Friday 14 May 2021

Load testing on linux - access.log is pretty rich in content

I've been doing some more load testing using OATS and Linux machines.

This could be one of my last load tests using OATS, as this is not going to be supported going forward.  This is a bit of a shame to me, as I've always been able to completely load test a JD Edwards implementation solo.  From the database, web servers, application servers - everything!  I know that we also had a couple of team members that had the same level of competence.  It's nice when you can simulate a load on JDE and have complete confidence for go-live.

The site that I've been working on are looking to go-live on 9.2 and have not changed their platform.  They run a pretty tight ship and are also running JDE on an ODA.  I have lots of war stories, but this machine is a beast.  768GB of memory per node and all SSD makes it pretty hard to get things wrong to be honest...  No wait, there are a million things to get wrong - but you have a lot of realestate.

So, back to the JDE content here.  The load test is somewhat different, as we are comfortable with the platform and the throughput of the hardware.  The load testing we want to do here is about stability and configuration.  We have changed database to 19c, new weblogic, new Linux and of course tools and apps - so there is a lot of change - but we want to ensure that the basic hardware and database configuration is going to be okay, as we are confident in the platform.

To do this, I find the best testing is simple long running scripts hitting popular applications.  So, lots of Sales order inquirys, item locations, pricing and more.  

While running this load, I happened to get about 3% of sessions failing with a fairly strange error: 


The HTTP error (12152) is: The server returned an invalid or unrecognized response

So, OATS is getting the server to respond, but the response is invalid.  This is going to be a little harder to track down, because it's client side.  and we don't get complete responses client side.


Another annoying (or perhaps positive) observation is that the errors are occurring all over the place - they are not on a particular screen / particular request.  You can also see that overall 36 failed out of 1100, but among the detail of the page, 3 of 1100 are failing - very small representation - but I do want to know more.

Also, I see that there is nothing in the WLS logs - I guess because it's client side.  I even went for the details in the access logging, hoping that this might lead to an observation...  But remember, my OATS scripts easily detect 404's or 500's - they are NOT getting this.

[oracle@jdevpweb03 logs]$ cat access.log |grep '1" ' | awk '{print $(NF -1) }' | sort |uniq -c
   3425 200
      8 302
      1 404


But, good to know that you can sum all of the errors / HTTP return codes from the access logs, you can also see how much traffic is being generated.  This is pretty interesting too, if you are looking for strange behavior or patterns for your security POV.

I can also see this in the OATS logs:  C:\OracleATS\logs\java_agent.log

2021-05-14 13:01:32,541 ERROR [IteratingAgent 1648][oracle.oats.scripting.modules.basic.api.internal.IteratingAgent.1648] Iteration 13 failed at line (script.java:2182).
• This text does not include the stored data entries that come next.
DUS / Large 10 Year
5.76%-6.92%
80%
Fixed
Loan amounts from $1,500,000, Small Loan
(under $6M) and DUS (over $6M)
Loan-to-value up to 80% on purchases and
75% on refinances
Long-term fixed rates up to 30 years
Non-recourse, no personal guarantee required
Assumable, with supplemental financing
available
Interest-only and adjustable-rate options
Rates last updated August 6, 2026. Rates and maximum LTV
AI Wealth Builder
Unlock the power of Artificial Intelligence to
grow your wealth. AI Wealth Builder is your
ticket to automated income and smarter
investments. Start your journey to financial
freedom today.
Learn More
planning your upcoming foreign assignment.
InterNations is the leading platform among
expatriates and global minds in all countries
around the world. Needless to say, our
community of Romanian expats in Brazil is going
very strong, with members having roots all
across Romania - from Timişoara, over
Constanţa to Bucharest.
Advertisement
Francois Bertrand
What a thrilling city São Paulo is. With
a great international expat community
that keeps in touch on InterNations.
Failed to read HTTP response header from server. 
Comparable WinInet error code: Error 12152: ERROR_HTTP_INVALID_SERVER_RESPONSE The server response could not be parsed. Caused by: java.net.SocketException occurred. Error Message:Connection reset
oracle.oats.scripting.modules.basic.api.exceptions.ScriptException: Failed to read HTTP response header from server. 
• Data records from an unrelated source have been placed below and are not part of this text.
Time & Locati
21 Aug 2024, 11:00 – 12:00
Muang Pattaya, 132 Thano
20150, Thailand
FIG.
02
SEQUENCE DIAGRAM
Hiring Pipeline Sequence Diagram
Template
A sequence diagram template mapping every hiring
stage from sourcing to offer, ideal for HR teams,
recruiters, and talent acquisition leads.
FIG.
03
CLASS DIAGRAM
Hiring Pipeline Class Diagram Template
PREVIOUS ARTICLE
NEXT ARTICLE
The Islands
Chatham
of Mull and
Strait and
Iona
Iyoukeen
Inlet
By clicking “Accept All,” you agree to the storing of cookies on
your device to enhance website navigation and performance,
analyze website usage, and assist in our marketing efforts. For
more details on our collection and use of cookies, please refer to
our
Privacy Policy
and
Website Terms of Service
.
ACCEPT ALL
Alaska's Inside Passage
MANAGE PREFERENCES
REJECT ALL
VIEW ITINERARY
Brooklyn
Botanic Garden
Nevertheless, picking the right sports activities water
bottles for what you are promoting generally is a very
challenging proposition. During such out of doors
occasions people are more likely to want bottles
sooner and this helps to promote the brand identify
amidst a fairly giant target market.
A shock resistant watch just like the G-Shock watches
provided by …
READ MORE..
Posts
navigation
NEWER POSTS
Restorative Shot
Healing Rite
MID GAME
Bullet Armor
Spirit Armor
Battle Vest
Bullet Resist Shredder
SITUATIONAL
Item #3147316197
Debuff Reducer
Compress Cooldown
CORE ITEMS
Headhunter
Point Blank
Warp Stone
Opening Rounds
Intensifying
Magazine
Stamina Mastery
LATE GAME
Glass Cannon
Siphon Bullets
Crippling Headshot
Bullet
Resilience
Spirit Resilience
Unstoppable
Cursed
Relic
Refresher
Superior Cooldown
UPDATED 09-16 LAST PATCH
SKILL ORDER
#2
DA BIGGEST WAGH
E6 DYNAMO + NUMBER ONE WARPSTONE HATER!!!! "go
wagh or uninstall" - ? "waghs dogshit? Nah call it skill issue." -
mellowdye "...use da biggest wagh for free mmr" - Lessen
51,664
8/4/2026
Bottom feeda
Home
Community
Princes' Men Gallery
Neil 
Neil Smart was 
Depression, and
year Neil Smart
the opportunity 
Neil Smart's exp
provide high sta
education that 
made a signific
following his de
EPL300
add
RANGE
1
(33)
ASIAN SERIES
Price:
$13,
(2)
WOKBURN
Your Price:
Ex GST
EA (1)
Interestingly this message says that the connection was reset, but - the script has not failed - only the individual page response.  OATS actually does not recover very well from this and we get orphan sessions in server manager.  Eventually this will cause the JAS servers to have too many open sessions and crap out all of your testing.
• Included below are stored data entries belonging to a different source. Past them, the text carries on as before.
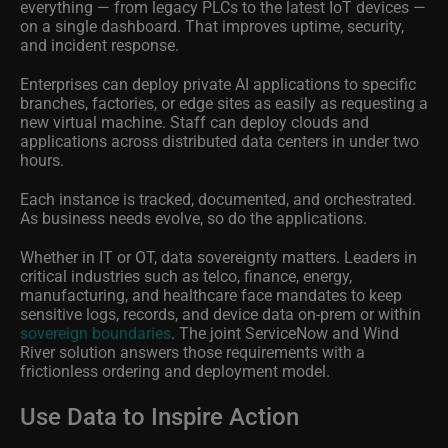
everything — from legacy PLCs to the latest IoT devices —
on a single dashboard. That improves uptime, security,
and incident response.
Enterprises can deploy private AI applications to specific
branches, factories, or edge sites as easily as requesting a
new virtual machine. Staff can deploy clouds and
applications across distributed data centers in under two
hours.
Each instance is tracked, documented, and orchestrated.
As business needs evolve, so do the applications.
Whether in IT or OT, data sovereignty matters. Leaders in
critical industries such as telco, finance, energy,
manufacturing, and healthcare face mandates to keep
sensitive logs, records, and device data on-prem or within
sovereign boundaries
. The joint ServiceNow and Wind
River solution answers those requirements with a
frictionless ordering and deployment model.
Use Data to Inspire Action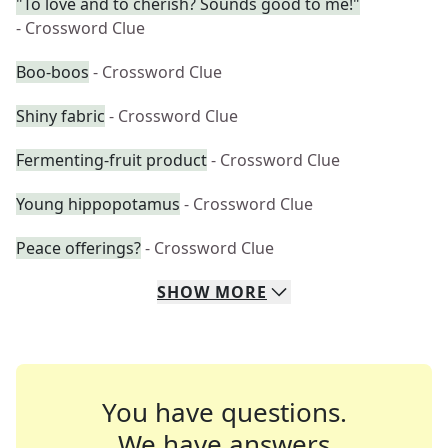
"To love and to cherish? Sounds good to me!"
- Crossword Clue
Boo-boos
- Crossword Clue
Shiny fabric
- Crossword Clue
Fermenting-fruit product
- Crossword Clue
Young hippopotamus
- Crossword Clue
Peace offerings?
- Crossword Clue
SHOW
MORE
You have questions.
We have answers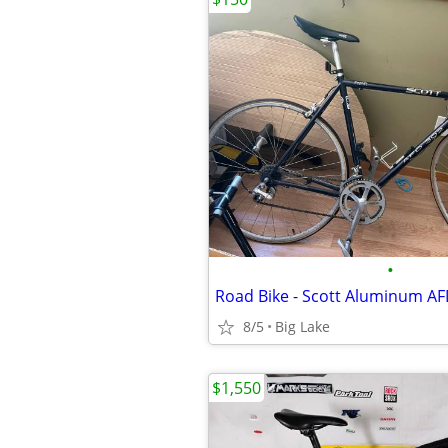
•
Road Bike - Scott Aluminum AF
8/5
Big Lake
$1,550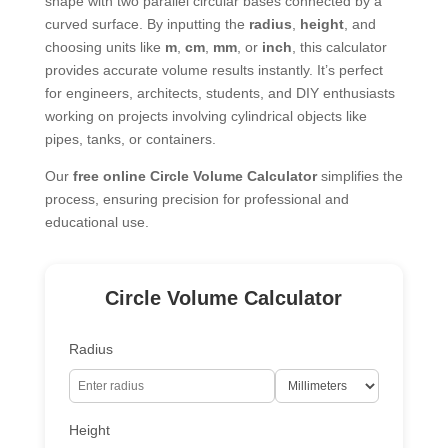
shape with two parallel circular bases connected by a
curved surface. By inputting the
radius
,
height
, and
choosing units like
m
,
cm
,
mm
, or
inch
, this calculator
provides accurate volume results instantly. It’s perfect
for engineers, architects, students, and DIY enthusiasts
working on projects involving cylindrical objects like
pipes, tanks, or containers.
Our
free online Circle Volume Calculator
simplifies the
process, ensuring precision for professional and
educational use.
Circle Volume Calculator
Radius
Height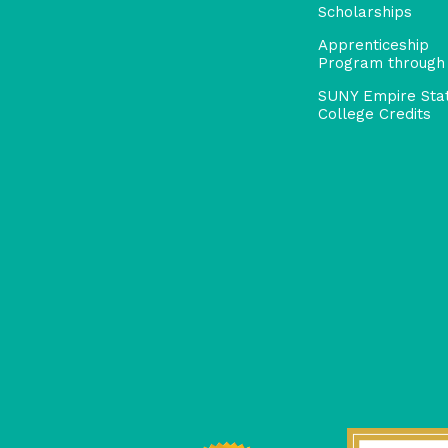
Scholarships
Apprenticeship
Program through
SUNY Empire Sta
College Credits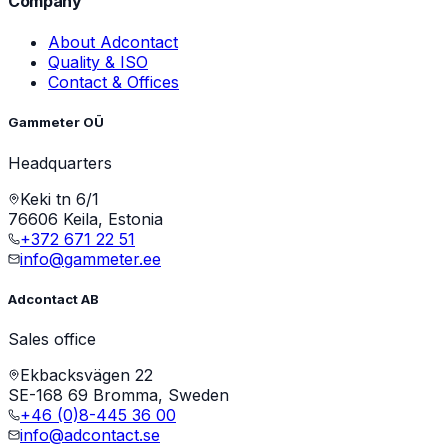
Company
About Adcontact
Quality & ISO
Contact & Offices
Gammeter OÜ
Headquarters
Keki tn 6/1
76606 Keila, Estonia
+372 671 22 51
info@gammeter.ee
Adcontact AB
Sales office
Ekbacksvägen 22
SE-168 69 Bromma, Sweden
+46 (0)8-445 36 00
info@adcontact.se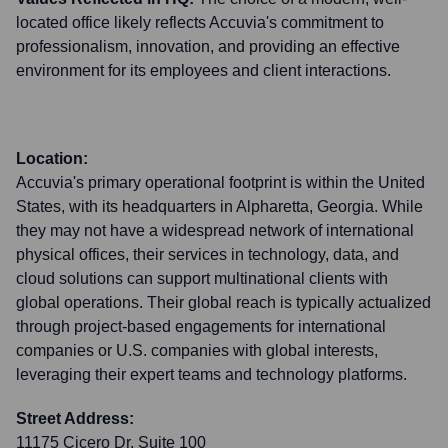
located office likely reflects Accuvia's commitment to
professionalism, innovation, and providing an effective
environment for its employees and client interactions.
Location:
Accuvia's primary operational footprint is within the United
States, with its headquarters in Alpharetta, Georgia. While
they may not have a widespread network of international
physical offices, their services in technology, data, and
cloud solutions can support multinational clients with
global operations. Their global reach is typically actualized
through project-based engagements for international
companies or U.S. companies with global interests,
leveraging their expert teams and technology platforms.
Street Address:
11175 Cicero Dr, Suite 100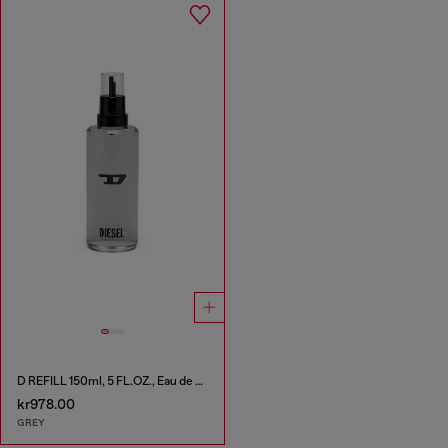
D REFILL 150ml, 5 FL.OZ., Eau de Toilette
kr978.00
GREY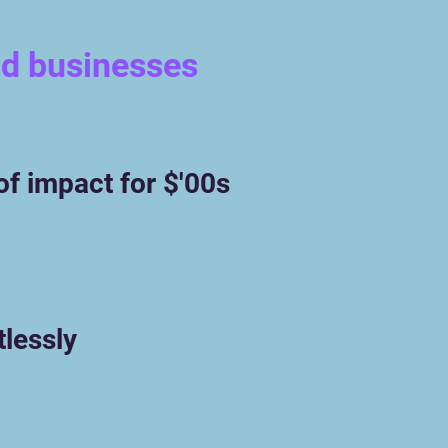
nd businesses
of impact for $'00s
tlessly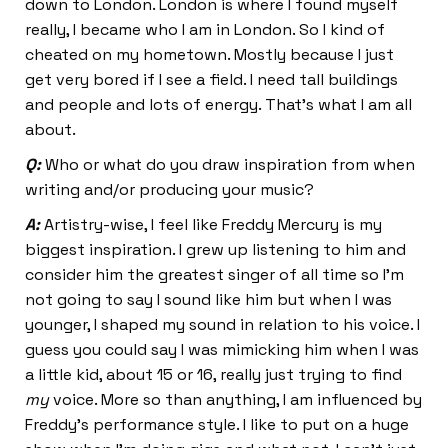
down to London. London is where I found myself
really, I became who I am in London. So I kind of
cheated on my hometown. Mostly because I just
get very bored if I see a field. I need tall buildings
and people and lots of energy. That’s what I am all
about.
Q:
Who or what do you draw inspiration from when
writing and/or producing your music?
A:
Artistry-wise, I feel like Freddy Mercury is my
biggest inspiration. I grew up listening to him and
consider him the greatest singer of all time so I’m
not going to say I sound like him but when I was
younger, I shaped my sound in relation to his voice. I
guess you could say I was mimicking him when I was
a little kid, about 15 or 16, really just trying to find
my
voice. More so than anything, I am influenced by
Freddy’s performance style. I like to put on a huge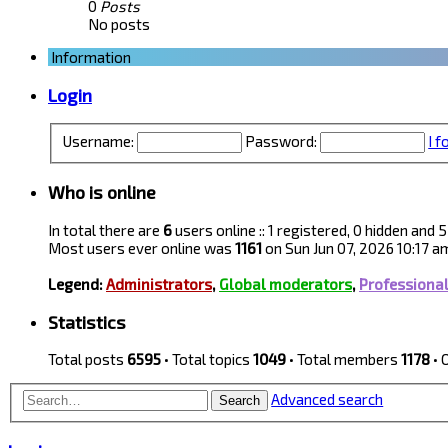
0
Posts
No posts
Information
Login
Username:
Password:
I 
Who is online
In total there are
6
users online :: 1 registered, 0 hidden and
Most users ever online was
1161
on Sun Jun 07, 2026 10:17 a
Legend:
Administrators
,
Global moderators
,
Professiona
Statistics
Total posts
6595
• Total topics
1049
• Total members
1178
• 
Advanced search
Search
It seems that I need to follow the bouncing ball, as the client is getting "network disconnect"

Caused by: java.net.SocketException: Connection reset
at java.net.SocketInputStream.read(SocketInputStream.java:210)
at java.net.SocketInputStream.read(SocketInputStream.java:141)
at sun.security.ssl.InputRecord.readFully(InputRecord.java:465)
at sun.security.ssl.InputRecord.read(InputRecord.java:503)
at sun.security.ssl.SSLSocketImpl.readRecord(SSLSocketImpl.java:973)
at sun.security.ssl.SSLSocketImpl.readDataRecord(SSLSocketImpl.java:930)

I need to look at the LB, to see if this is causing some problems.

I have a theory that this is a problem with the LB, so I'm going to change my configuration that is currently going to the LB to go directly to each web server.  If I get reliability in that test, then everything is going back to the LB.  Incidentally I have run a 24 hour test against the non LB end points and did not get anything like the above (3% failure).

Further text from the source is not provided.